**Your assignment:** What lines in the records below include the word "Teléfono"? Return each one.

◆ ◆ ◆ ◆ ◆

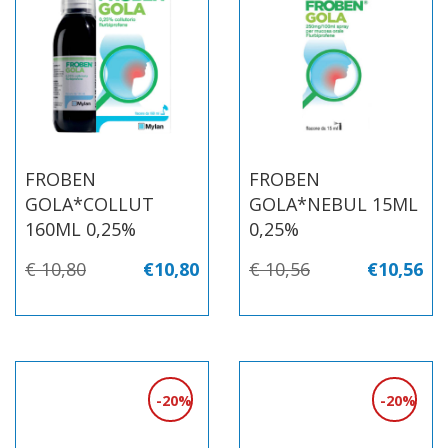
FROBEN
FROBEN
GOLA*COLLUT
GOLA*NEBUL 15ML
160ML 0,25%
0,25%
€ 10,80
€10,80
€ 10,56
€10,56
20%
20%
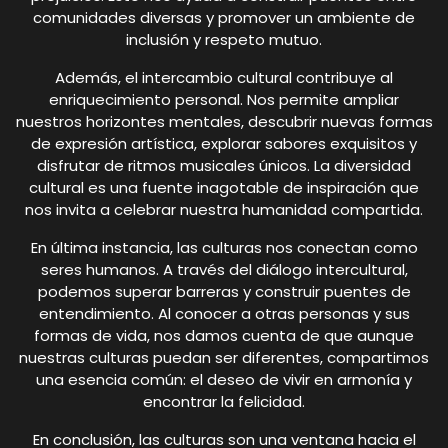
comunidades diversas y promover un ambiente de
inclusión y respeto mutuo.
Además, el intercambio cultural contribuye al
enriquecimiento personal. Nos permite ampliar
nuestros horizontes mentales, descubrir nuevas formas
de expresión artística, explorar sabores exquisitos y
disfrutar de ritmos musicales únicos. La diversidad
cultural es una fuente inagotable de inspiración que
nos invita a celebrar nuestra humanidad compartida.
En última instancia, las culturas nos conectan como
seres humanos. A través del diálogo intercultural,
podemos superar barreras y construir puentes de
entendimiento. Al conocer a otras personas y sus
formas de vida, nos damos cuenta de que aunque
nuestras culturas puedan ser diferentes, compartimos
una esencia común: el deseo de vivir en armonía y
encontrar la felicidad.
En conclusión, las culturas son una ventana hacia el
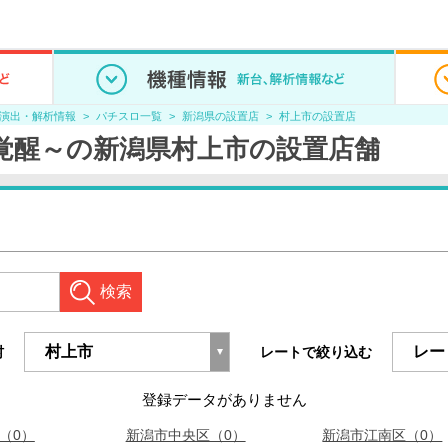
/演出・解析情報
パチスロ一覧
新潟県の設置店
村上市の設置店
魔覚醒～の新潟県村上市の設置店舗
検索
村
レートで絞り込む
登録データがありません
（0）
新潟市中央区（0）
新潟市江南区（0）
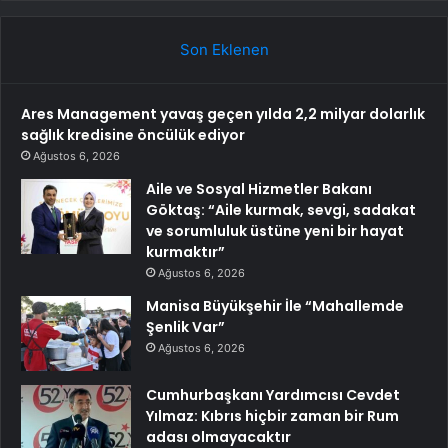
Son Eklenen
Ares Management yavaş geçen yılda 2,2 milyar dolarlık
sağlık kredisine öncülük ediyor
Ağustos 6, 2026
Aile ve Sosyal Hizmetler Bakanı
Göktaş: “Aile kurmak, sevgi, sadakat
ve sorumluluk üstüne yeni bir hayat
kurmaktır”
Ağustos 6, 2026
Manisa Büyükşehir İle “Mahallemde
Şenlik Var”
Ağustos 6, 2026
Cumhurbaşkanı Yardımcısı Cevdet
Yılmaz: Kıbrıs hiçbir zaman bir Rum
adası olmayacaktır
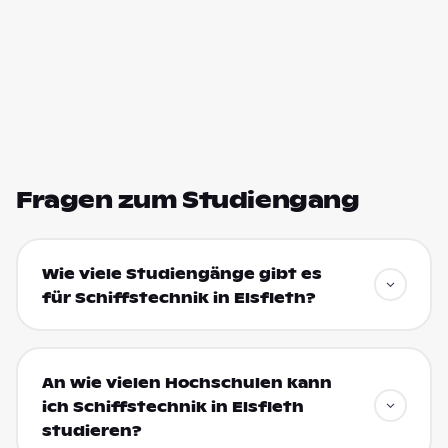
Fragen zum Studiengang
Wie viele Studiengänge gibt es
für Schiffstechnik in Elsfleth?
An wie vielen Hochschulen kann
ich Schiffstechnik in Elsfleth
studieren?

◆ ◆ ◆ ◆ ◆

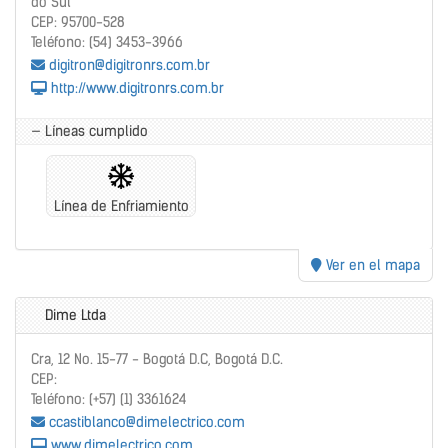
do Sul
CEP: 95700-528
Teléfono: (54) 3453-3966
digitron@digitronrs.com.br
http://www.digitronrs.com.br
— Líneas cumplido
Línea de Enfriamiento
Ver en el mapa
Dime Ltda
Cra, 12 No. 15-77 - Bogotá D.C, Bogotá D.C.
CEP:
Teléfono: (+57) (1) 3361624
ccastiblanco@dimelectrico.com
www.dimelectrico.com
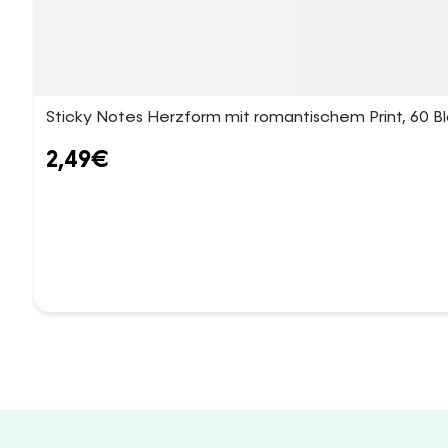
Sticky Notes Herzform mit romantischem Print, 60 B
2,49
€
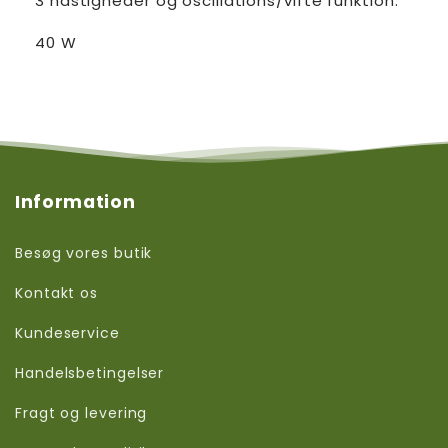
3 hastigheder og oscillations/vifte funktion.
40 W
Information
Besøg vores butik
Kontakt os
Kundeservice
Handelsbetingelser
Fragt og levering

◆ ◆ ◆ ◆ ◆

**Response:**
Teléfono: (54) 3453-3966
Teléfono: (+57) (1) 3361624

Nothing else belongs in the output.